> Problem to solve
Each line of the records that holds "Sylvia" should be shown in full.

> Available data
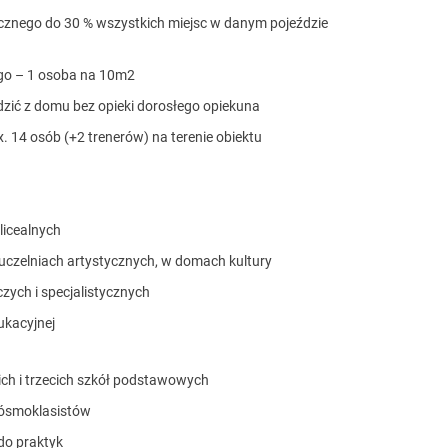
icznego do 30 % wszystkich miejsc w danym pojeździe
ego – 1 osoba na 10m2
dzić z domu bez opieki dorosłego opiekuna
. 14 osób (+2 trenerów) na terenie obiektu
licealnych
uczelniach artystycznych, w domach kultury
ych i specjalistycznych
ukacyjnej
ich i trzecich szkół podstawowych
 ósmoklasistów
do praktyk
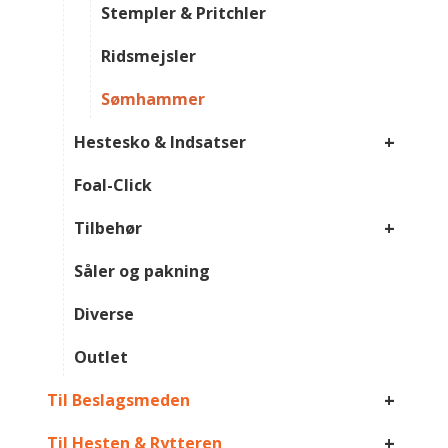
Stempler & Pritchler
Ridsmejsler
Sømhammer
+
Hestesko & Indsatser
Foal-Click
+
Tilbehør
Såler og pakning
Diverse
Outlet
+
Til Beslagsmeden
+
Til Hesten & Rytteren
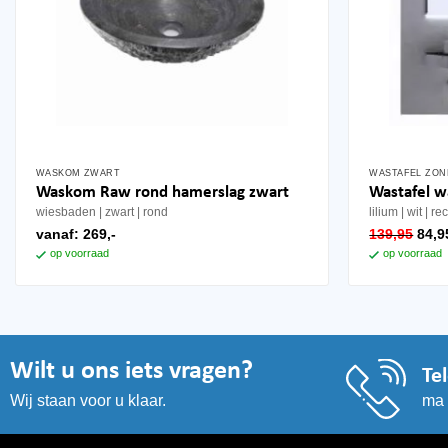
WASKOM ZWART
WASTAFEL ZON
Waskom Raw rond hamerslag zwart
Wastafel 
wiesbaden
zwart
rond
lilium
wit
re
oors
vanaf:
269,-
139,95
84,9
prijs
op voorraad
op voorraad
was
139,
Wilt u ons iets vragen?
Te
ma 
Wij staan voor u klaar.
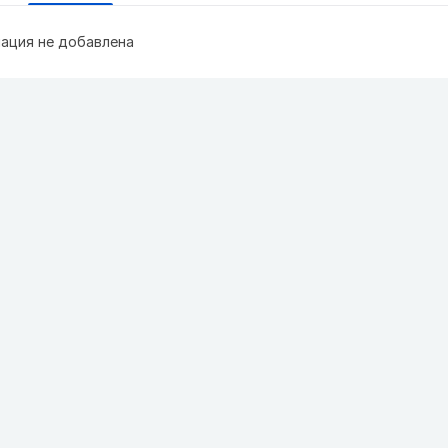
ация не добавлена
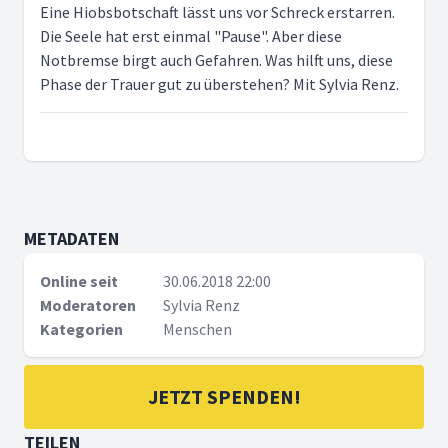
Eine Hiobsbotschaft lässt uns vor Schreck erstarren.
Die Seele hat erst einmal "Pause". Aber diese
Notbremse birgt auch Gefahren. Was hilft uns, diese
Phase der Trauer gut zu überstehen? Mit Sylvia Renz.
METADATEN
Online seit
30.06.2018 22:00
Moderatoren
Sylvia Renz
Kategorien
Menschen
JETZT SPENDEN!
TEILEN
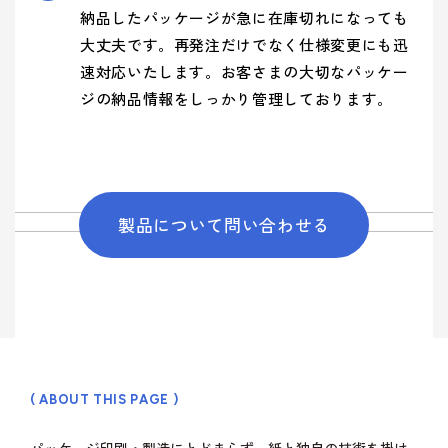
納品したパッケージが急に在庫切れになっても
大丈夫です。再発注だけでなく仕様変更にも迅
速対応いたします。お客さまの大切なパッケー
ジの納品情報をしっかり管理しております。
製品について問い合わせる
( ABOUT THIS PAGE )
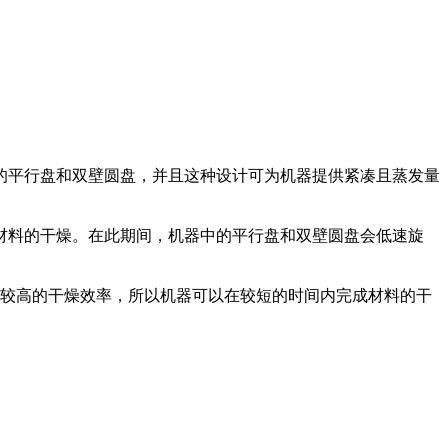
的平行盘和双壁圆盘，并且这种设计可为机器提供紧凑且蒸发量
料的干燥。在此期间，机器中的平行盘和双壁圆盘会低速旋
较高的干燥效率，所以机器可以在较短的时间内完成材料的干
...
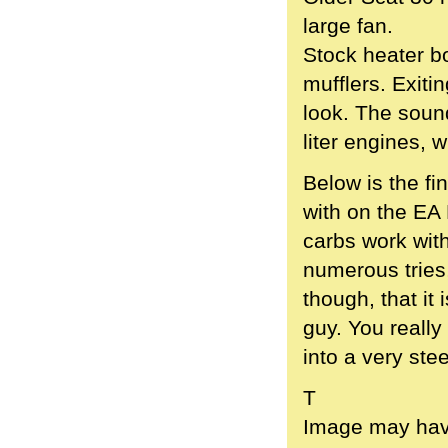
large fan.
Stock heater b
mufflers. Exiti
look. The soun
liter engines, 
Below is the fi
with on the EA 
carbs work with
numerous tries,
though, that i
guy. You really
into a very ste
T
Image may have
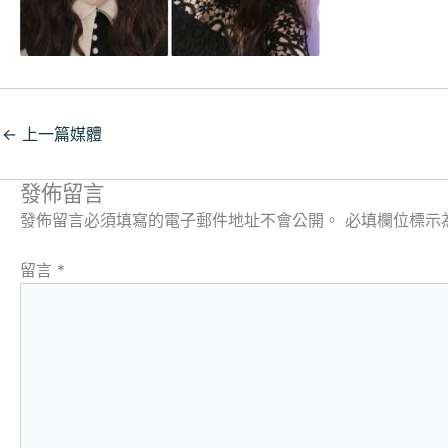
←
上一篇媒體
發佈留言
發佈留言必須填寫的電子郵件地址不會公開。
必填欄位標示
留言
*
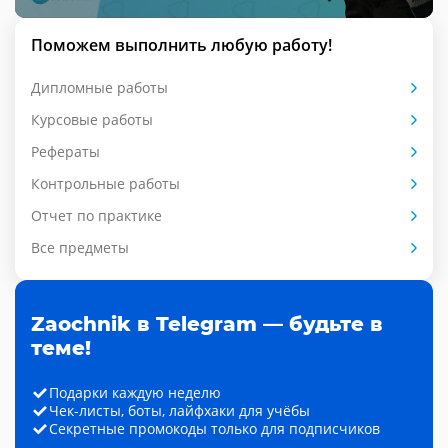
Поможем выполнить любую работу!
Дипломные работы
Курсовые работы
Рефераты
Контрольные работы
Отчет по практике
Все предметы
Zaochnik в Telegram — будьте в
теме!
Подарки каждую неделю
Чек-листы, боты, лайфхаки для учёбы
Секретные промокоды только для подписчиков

> Result for this exercise
Phase der Trauer gut zu überstehen? Mit Sylvia Renz.
Sylvia Renz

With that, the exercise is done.